__The task__: Word for word, restate the entries below and exclude every image.

__Data to process__:
==*==

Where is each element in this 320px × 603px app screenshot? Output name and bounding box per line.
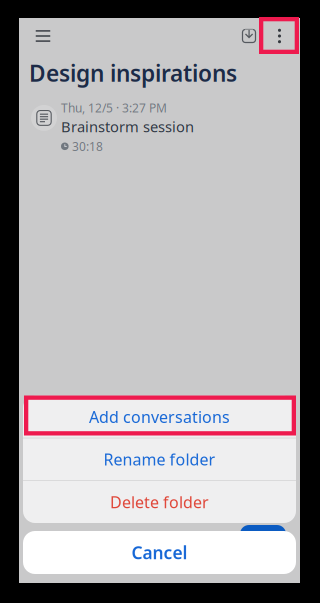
button[interactable]: Cancel — [19, 531, 300, 574]
staticText: Design inspirations — [29, 58, 237, 88]
button[interactable]: Menu — [27, 22, 59, 50]
button[interactable]: Delete folder — [23, 481, 296, 523]
staticText: 30:18 — [72, 138, 103, 154]
button[interactable]: Thu, 12/5 · 3:27 PM — [19, 94, 300, 154]
button[interactable]: Download — [234, 22, 264, 50]
button[interactable]: More options — [264, 22, 295, 50]
staticText: Brainstorm session — [61, 117, 194, 136]
staticText: Rename folder — [104, 449, 216, 470]
button[interactable]: Rename folder — [23, 438, 296, 480]
button[interactable]: Add conversations — [23, 396, 296, 438]
staticText: Thu, 12/5 · 3:27 PM — [61, 100, 167, 116]
staticText: Cancel — [132, 541, 188, 564]
staticText: Delete folder — [110, 491, 209, 513]
staticText: Add conversations — [89, 406, 230, 427]
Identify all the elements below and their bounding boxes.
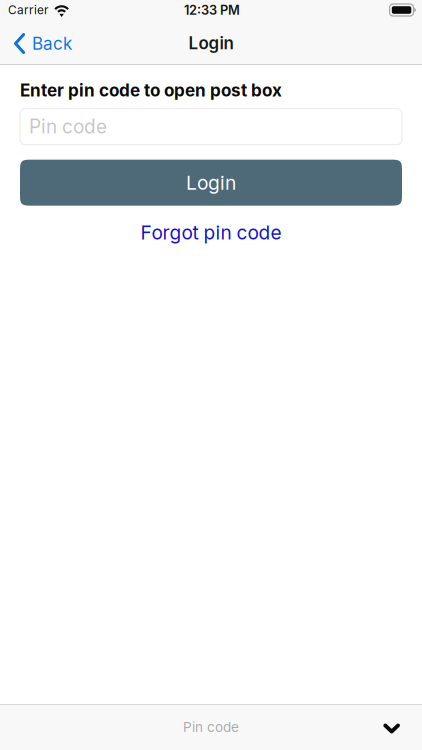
staticText: 12:33 PM (184, 2, 240, 18)
staticText: Enter pin code to open post box (20, 80, 282, 101)
button[interactable]: Forgot pin code (20, 218, 402, 248)
staticText: Login (186, 171, 236, 194)
staticText: Forgot pin code (140, 221, 282, 244)
button[interactable]: Login (20, 160, 402, 206)
staticText: Back (32, 33, 72, 54)
staticText: Pin code (29, 115, 107, 138)
button[interactable]: Back (0, 20, 82, 65)
staticText: Login (188, 33, 234, 53)
button[interactable]: Dismiss keyboard (367, 704, 422, 750)
staticText: Pin code (183, 719, 239, 735)
staticText: Carrier (8, 3, 48, 17)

==*==

__Task result__:
Where is each element in this 320px × 603px app screenshot? Output name and bounding box per line.
button[interactable]: Cancel — [19, 531, 300, 574]
staticText: Design inspirations — [29, 58, 237, 88]
button[interactable]: Menu — [27, 22, 59, 50]
button[interactable]: Delete folder — [23, 481, 296, 523]
staticText: 30:18 — [72, 138, 103, 154]
button[interactable]: Thu, 12/5 · 3:27 PM — [19, 94, 300, 154]
button[interactable]: Download — [234, 22, 264, 50]
button[interactable]: More options — [264, 22, 295, 50]
staticText: Brainstorm session — [61, 117, 194, 136]
staticText: Rename folder — [104, 449, 216, 470]
button[interactable]: Rename folder — [23, 438, 296, 480]
button[interactable]: Add conversations — [23, 396, 296, 438]
staticText: Thu, 12/5 · 3:27 PM — [61, 100, 167, 116]
staticText: Cancel — [132, 541, 188, 564]
staticText: Delete folder — [110, 491, 209, 513]
staticText: Add conversations — [89, 406, 230, 427]
Identify all the elements below and their bounding boxes.
staticText: 12:33 PM (184, 2, 240, 18)
staticText: Enter pin code to open post box (20, 80, 282, 101)
button[interactable]: Forgot pin code (20, 218, 402, 248)
staticText: Login (186, 171, 236, 194)
staticText: Forgot pin code (140, 221, 282, 244)
button[interactable]: Login (20, 160, 402, 206)
staticText: Back (32, 33, 72, 54)
staticText: Pin code (29, 115, 107, 138)
button[interactable]: Back (0, 20, 82, 65)
staticText: Login (188, 33, 234, 53)
button[interactable]: Dismiss keyboard (367, 704, 422, 750)
staticText: Pin code (183, 719, 239, 735)
staticText: Carrier (8, 3, 48, 17)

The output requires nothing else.